The key insight is that in terminal defence the incoming object’s own velocity is used against it, providing most of the energy released by the swarm of kinetic impactors. Adding chemical explosives to the impactors has a negligible effect on their operation, since their energy density and ejecta velocity is much smaller than the impact speed, and while nuclear explosives might help, particularly with larger objects, we have no experience designing warheads that could survive an impact at tens of kilometres per second and the perceived risks of wide-scale deployment of such weapons are probably unacceptable.

A variety of intercept scenarios are discussed, involving both present-day technological capabilities and future options such as lunar-based surveillance and interceptors.

This is a fascinating study which crunches the numbers and goes into detail in a fashion I’ve rarely seen since the work of Herman Kahn.

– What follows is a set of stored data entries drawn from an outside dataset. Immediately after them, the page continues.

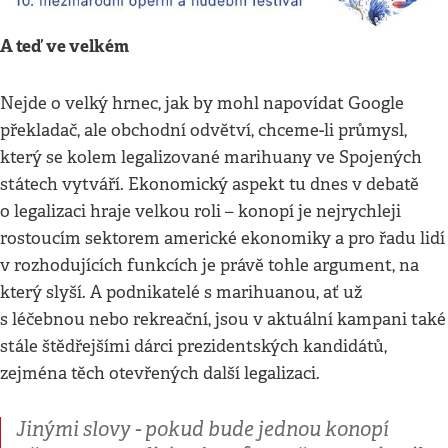
A teď ve velkém
Nejde o velký hrnec, jak by mohl napovídat Google
překladač, ale obchodní odvětví, chceme-li průmysl,
který se kolem legalizované marihuany ve Spojených
státech vytváří. Ekonomický aspekt tu dnes v debatě
o legalizaci hraje velkou roli – konopí je nejrychleji
rostoucím sektorem americké ekonomiky a pro řadu lidí
v rozhodujících funkcích je právě tohle argument, na
který slyší. A podnikatelé s marihuanou, ať už
s léčebnou nebo rekreační, jsou v aktuální kampani také
stále štědřejšími dárci prezidentských kandidátů,
zejména těch otevřených další legalizaci.
Jinými slovy - pokud bude jednou konopí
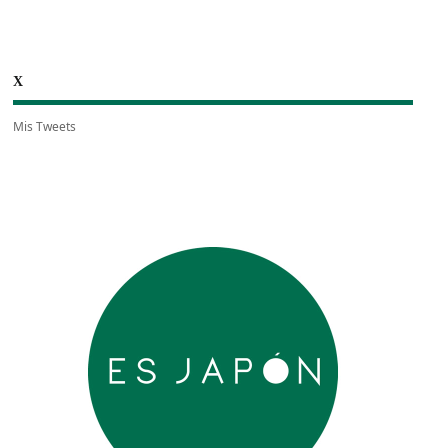
X
Mis Tweets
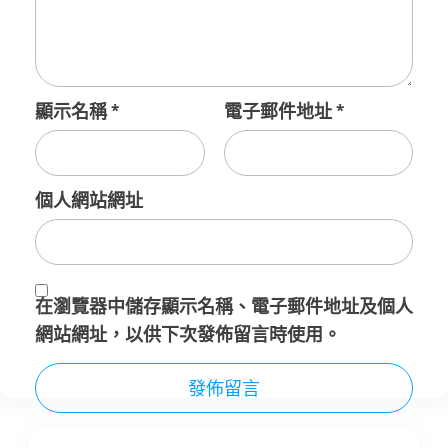
顯示名稱
*
電子郵件地址
*
個人網站網址
在
瀏覽器
中儲存顯示名稱、電子郵件地址及個人
網站網址，以供下次發佈留言時使用。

I assert that there is little political motivation to fund such projects, however worthwhile they are. As with hardening the grid against CME’s or intentional EMP, the political class understands there will be no surviving constituency to complain about their failure to act to protect against mass casualties/human extinction. It is a simple political calculation for our omniscient betters: no possibility of complaint after-the-fact - no impetus to act preemptively.

It’s entirely possible such a system could be put in place by SpaceX or Blue Origin once they get their reusable heavy lifters in operation. Elon Musk has spoken repeatedly about the need for humans to become multiplanetary in order to survive. The investment required to spin up a terminal defence system as suggested in the article is modest compared to even starting a small permanent settlement on Mars. The search for and surveillance of potentially hazardous near-Earth objects is something for which NASA has received adequate funding over a long period, and is constantly pushing down the size threshold above which we are confident all objects are known.

Imagine if government simply declared that spending on a planetary defence system was a charitable tax deduction.


Thank you. I sit corrected (too old to stand corrected). Speaking of standing, this stands for the proposition that, had Scanalyzer been around for 10 years or so, I would have known this - such is its revelatory power.


Another perspective might be that our omniscient betters are using a very high discount rate on the future. They are not looking to the long term future of humanity; not even looking to their own life spans; they are interested in the next election; but really focused only on the current news cycle.

Consider the necessity of supplying the human race with power – the only way to avoid an unpleasant regression to the Stone Age. Those Best & Brightest know that fossil fuels are finite; they know that unpredictably unreliable bird-whackers and solar panels will never be able to power the mines and smelters required to replace themselves; they know that nuclear fission is technically feasible, and economically attractive if relieved from the burden of excessive unnecessary regulation – yet they have chosen a path which may well lead to disaster within their own lifespans. What are the prospects for getting that kind of political creature to be concerned about the inevitable but unpredictable eventual meteor strike on Earth?